Picture-perfect Paris at Passover

Discover a capital choice for a family break in France this Pesach


Eiffel Tower (Photo: Unsplash)

No city stands more ready to host Passover visitors than Paris. The City of Light not only boasts more than 100 synagogues serving a larger Jewish population than any other city in Europe but more than a dozen branches of Chabad.

In fact the centrally located Chabad Champs Elysées has already announced it will organise communal Seder meals on both nights as it has for the past 15 years, and it is expecting other branches across the capital to do the same.

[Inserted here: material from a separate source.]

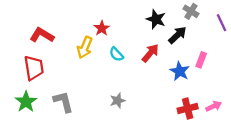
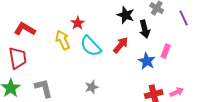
black arrow: (177, 35) -> (145, 29), turned 120
yellow arrow: (85, 47) -> (63, 40), turned 132
cyan semicircle: (116, 54) -> (91, 46), size x1.6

Paris is a great bet for a Pesach visit, given not only its wealth of cultural and family attractions, but also the abundance of locally available kosher provisions (bear in mind festival closing times).

Its array of kosher restaurants should also not be missed — so be sure to extend your stay beyond the chametz-free days.

This year there is also a great new place to stay in the Jewish-owned Hotel Le Grand Mazarin on the most centrally-located edge of the Marais, home to the community for centuries.

The restored 14th century building has gorgeously decorated rooms, the city’s newest and buzziest Israeli restaurant and a secret to enthrall children — a subterranean indoor swimming pool.

The restaurant, designed to showcase Ashkenazi cuisine, is Boubale, one of five Paris restaurants owned by the Machneyuda Group, born 15 years ago in Jerusalem.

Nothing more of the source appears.